My favorite restaurant is in the process of throwing twenty years of brand equity out the window, and all the local customers are in mourning.
Houston's is a wonderful restaurant. It's part of a chain, but you would never know it by the way the food and atmosphere are created. The food is utterly reliable and high quality, the staff is always well-trained, and the interior design is comforting. I've eaten in the Phoenix Houston's for the past twenty years, since it opened. I brought up my children and my foster children there, and its bar has seen me through the ends of two marriages. Tom and Al, veteran bartenders, have watched me and a whole host of others who live in and near the Arizona Biltmore grow older. When I walk into Houston's, I always see people I know. It's "Cheers" for the white collar class.
I've also been to their restaurants in Kansas City, Atlanta, San Francisco, and Scottsdale. In a strange town, I seek out the familiarity and comfort of a Houston's. It's the artichoke, it's the apple walnut cobbler, it's the salmon, the chicken, the pork chop, the chicken salad, the wine list, the waitstaff.
But I've been thrown for a loop by the decision of the Phoenix Houston's to move across the street to a free standing building and change its name to "Biltmore Grill." Biltmore Grill? Where and what is that? Why would George Beall, a man who clearly knows how to run restaurants and create repeat customers, do that?

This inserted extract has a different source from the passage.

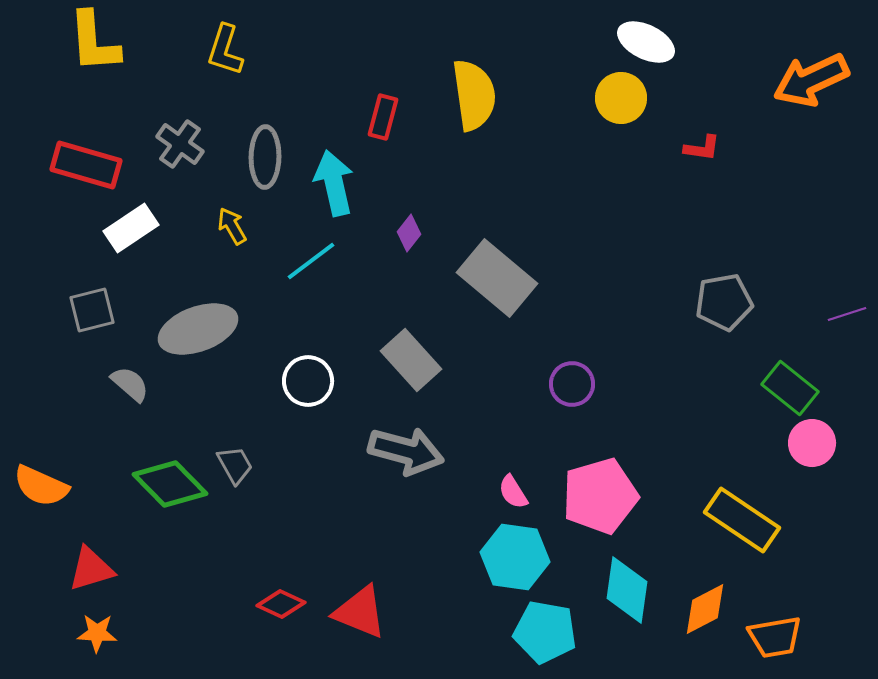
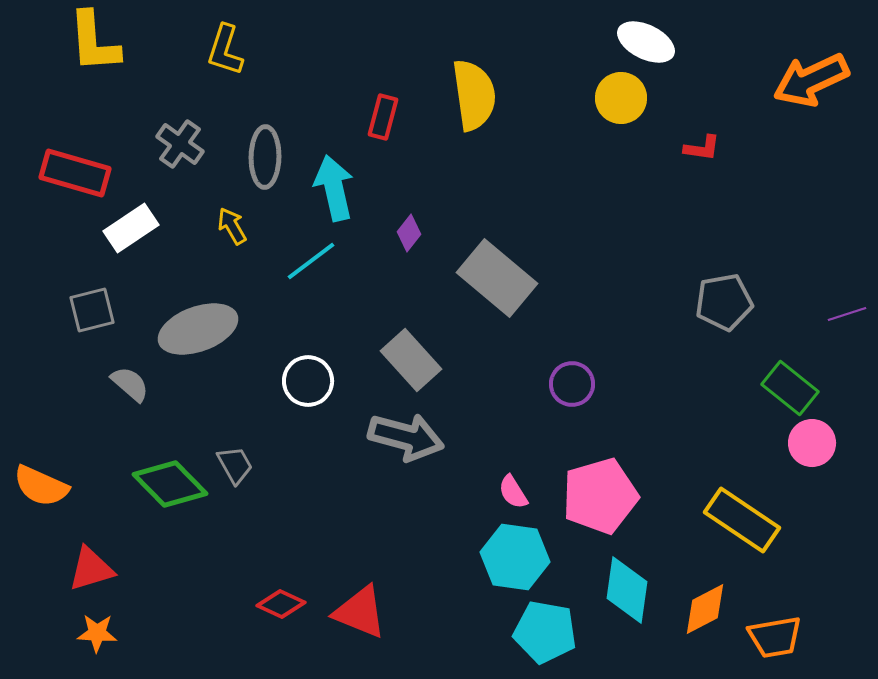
red rectangle at (86, 165): moved 11 px left, 8 px down
cyan arrow at (334, 183): moved 5 px down
gray arrow at (406, 451): moved 14 px up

I have a theory. My theory is that George is phasing out, and younger members of his organization are phasing in. George has a "succession plan." The chain has been re-christened Hillstone Group. All the restaurants are no longer the Houston's concept. He's moving into the future.
Those younger people probably have MBAs and research about statistics like parking, cost of goods sold, etc. They have decided that a free standing building is better than the mall we are in now, and that we, the family of customers, will get used to it. They probably also have theories about the name: since the shopping center is named Biltmore, and the neighboring hotel is named Biltmore, and every crummy condo development in the neighborhood has borrowed the Biltmore name to give itself some class, that Biltmore Grill is a better name. After all, it does say where the place is located and what the food is like.
I really understand all this. It's rational. Houston's always was a meaningless name, and parking in a garage or with a valet is a pain in the tail. Rationally, the new location will be much better, and the same bartenders will be there, with the same waiters and cooks. As a change junkie, and a futurist, I am trained to plan for future generations and live in the youth culture. I even eat dinner at the bar now while Tweeting on my iPhone after checking in on Foursquare.
But it will still take me a while to get used to my favorite example of brand equity throwing it all away.